The 52 candidates are divided into two cohorts of 26 students each. They were recruited from public school faculties in Framingham, Milford and Waltham. The candidates will participate in a fully funded, four-year program to complete a master’s of education with a concentration in TESL.
Mary-Ann Stadtler-Chester, the chair of FSU’s world languages department, teaches graduate-level TESL courses in addition to French and Mandarin Chinese classes.
She wrote and submitted the funding request for the grant to the DOE. She said grants that have a “catchy title” are more likely to stand out from other applications and named it PROPELL – which stands for Promoting Reading and Oral Proficiency in English Language Learners.
She said FSU competed against other universities for the grant, including Harvard University, Fitchburg State University and the University of Massachusetts/Amherst.
“In fact, there were only two universities in Massachusetts that got the grant – one was us and the other was Lesley,” Stadtler-Chester said. “So, we’re really happy.”

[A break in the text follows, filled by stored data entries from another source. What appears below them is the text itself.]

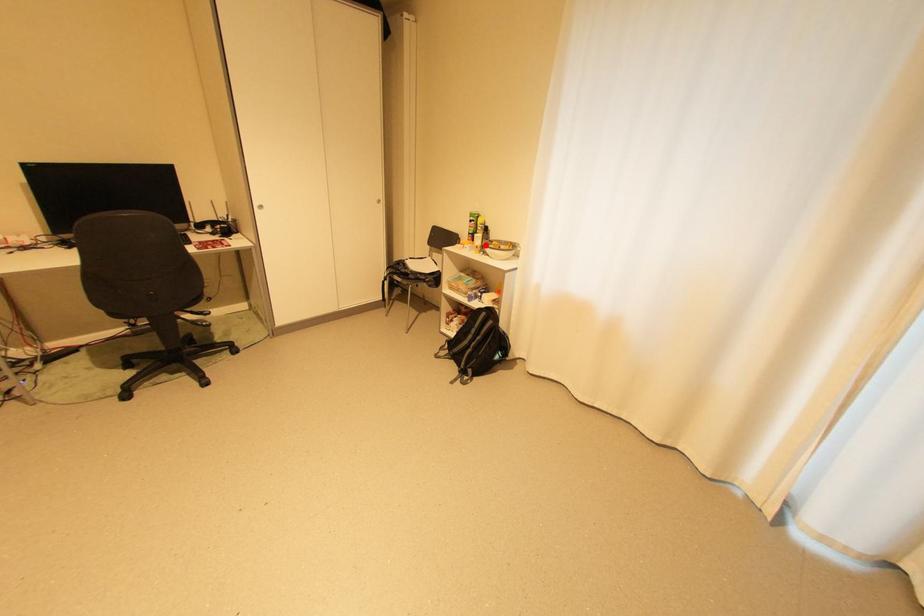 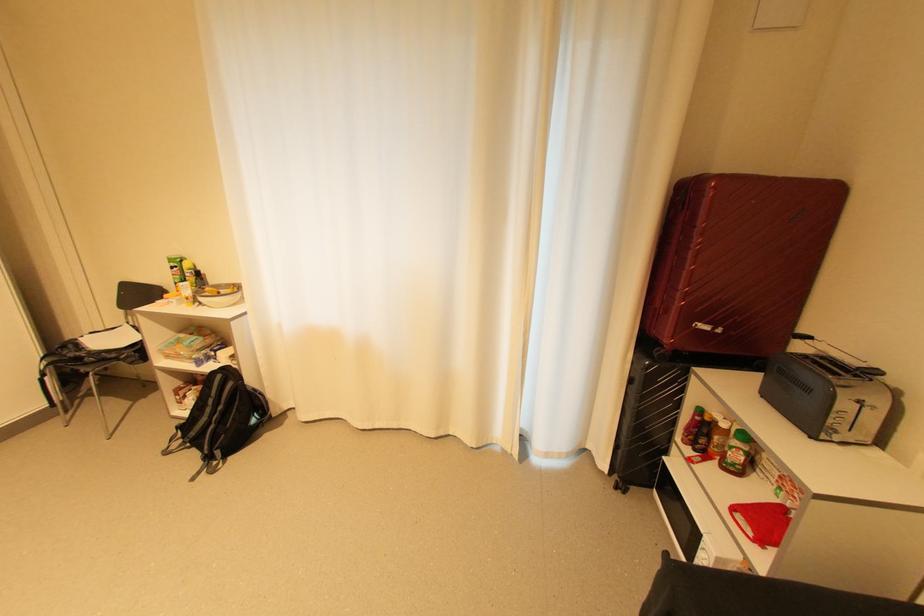 Find the pixel in the second image that matches the highlighted location in the first image.

(196, 296) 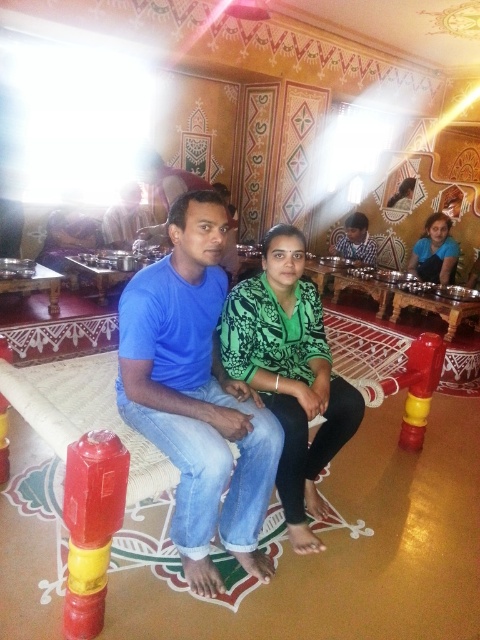 Question: Can you confirm if red/yellow plastic fire extinguisher at lower left is thinner than matte blue shirt at center?

Choices:
 (A) no
 (B) yes

Answer: (B)

Question: Which of the following is the farthest from the observer?

Choices:
 (A) blue cotton shirt at center
 (B) green printed shirt at center
 (C) red/yellow plastic fire extinguisher at lower left

Answer: (B)

Question: Which of these objects is positioned farthest from the red/yellow plastic fire extinguisher at lower left?

Choices:
 (A) green printed shirt at center
 (B) blue cotton shirt at center

Answer: (A)

Question: Is green printed shirt at center thinner than red/yellow plastic fire extinguisher at lower left?

Choices:
 (A) yes
 (B) no

Answer: (B)

Question: Where is green textured shirt at center located in relation to matte blue shirt at center in the image?

Choices:
 (A) above
 (B) below

Answer: (B)

Question: Which point appears closest to the camera in this image?

Choices:
 (A) (64, 520)
 (B) (251, 392)
 (C) (372, 257)
 (D) (247, 324)

Answer: (A) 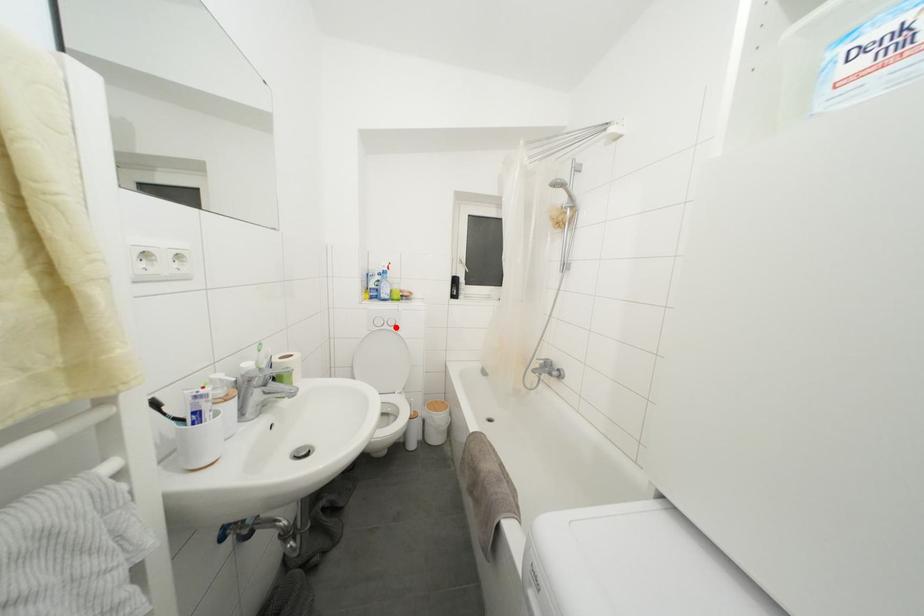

She added she chose the Framingham, Milford and Waltham public school districts not only because of the high number of English Language Learners (ELLs), but also because of FSU’s close proximity and “easy commuting distance” to each.
Stadtler-Chester works closely with the ESL directors of each district, who act as the “go-betweens” for FSU and their districts. She coordinated with them in the fall 2017 semester to encourage the prospective graduate students to apply.
“They had good qualifications and had already been screened by the school district,” Stadtler-Chester said of those she admitted into the program.
According to Stadtler-Chester, all degree candidates are K-12 teachers, who teach a range of subjects.
“Some of them are regular classroom teachers. There are a couple reading specialists. There are a few that are ESL teachers already. There’s a phys. ed. teacher. There are a few teachers that are in family and consumer sciences. There’s someone who’s a technical support person for the school. It’s a variety – the majority of them are classroom teachers.”
Stadtler-Chester added she tried to evenly pick the degree candidates from all levels of public school education – elementary, middle and high schools.
Catherine Carney, the administrator of English Language Learning for Waltham Public Schools, said they recruited teachers for the program with the intention of encompassing many different professional and demographic backgrounds.
“We worked with school principals to be far-reaching in our recruitment efforts and get the most diverse group of teachers,” Carney said.
Carney said all the teachers from Waltham Public Schools completing the program are either classroom teachers or paraprofessional educators.
Stadtler-Chester said not only is the cost of tuition for the graduate students fully covered by the grant, but students are also given a stipend for educational materials and professional development workshops for their colleagues and the parents of ELLs.
“It’s often a problem that the parents don’t speak English, so they can’t help the kids at home with the homework. They don’t feel comfortable with participating in the school activities, like PTO and those sorts of things, because of the language barrier,” Stadtler-Chester said.
The degree program is designed to take approximately three-and-a-half to four years to complete, as it is on a part-time basis. The fifth year of funding from the grant will support professional development workshops or teaching practicums for the participants who have not yet received their teaching licenses, according to Stadtler-Chester.
The teaching practicum includes supervised student-teaching in classrooms, she said.
“Teachers, once they get their preliminary license, have five years to get their master’s degree. Some of them just want to get their master’s degree, because they have to get a master’s,” Stadtler-Chester said. “Others want to get their master’s degree and also get certified to teach.”
According to Stadtler-Chester, the graduate students are required to complete 10 courses in order to receive their degree. Three are education core courses required for every master’s of education student regardless of concentration. The core courses include Language Development and Communication.
The other seven are courses needed to satisfy the TESL concentration. According to the FSU website, these include classes focused on aspects of English linguistics – such as morphology and syntax – while others focus on the teaching of second language acquisition skills.
Stadtler-Chester invited the two cohorts to come an orientation on Jan. 11. Fifty of the 52 degree candidates attended. She thought the event was “really successful.
“Usually, you don’t get almost 100 percent,” Stadtler-Chester said. “It was really well attended.”
She added, “They’re a really, really good group. They’re really enthusiastic – everybody had questions, talking to each other and sharing ideas. It was really dynamic.”
Stadtler-Chestersaid she believes the program will create a “ripple effect” in Framingham and surrounding communities.